For those with claims already lodged and upheld we are advised by leading law firm, M1 Legal, that all these cases have already been acknowledged and accepted by FRP.

For potential claimants, i.e. those who haven’t been through the Spanish court process but are in possession of contracts that are deemed illegal under Spanish law, FRP are again willing to accept the requisite legal evidence of proof presented by a competent legal advisor and subsequently be accepted as a creditor. This 12 month extension provides for those who believe they are affected to present their evidence of the fact. This being the case, logic dictates that action should be taken sooner rather than later.

Our thoughts

Globally the timeshare industry has rapidly been acquiring a less than savoury reputation. The internet is full of stories about the rampant mis selling, lies and the massive pressure placed on consumers at the point of sale. Maintenance fees that vastly outweigh the value of the product, the lack of availability and the feeling of being locked into a long term contract with seemingly no escape route. Add to this the engineered insolvency of not only CLC but Anfi and Silverpoint, all done in an attempt to avoid bona fide court rulings for either not understanding national law, or worse still the blatant ignoring and dismissing of the law, it becomes no surprise that sales figures, especially in Europe are at an all time low and falling further.
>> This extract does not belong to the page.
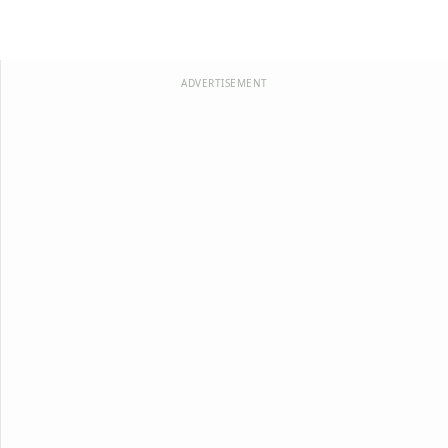
ADVERTISEMENT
The Covid pandemic has a part to play in the current scenario but the industry rot set in long before most of us had even heard of Wuhan. It’s about time that certain developers are brought to task. We sincerely hope that the tenacity of law firms such as M1 Legal with the combined expertise of FRP will finally send a message to the industry as a whole that if they want to survive then stop the underhanded tactics, abide by the law and once again accept that the customer is king not some piece of dirt you can do with as you like.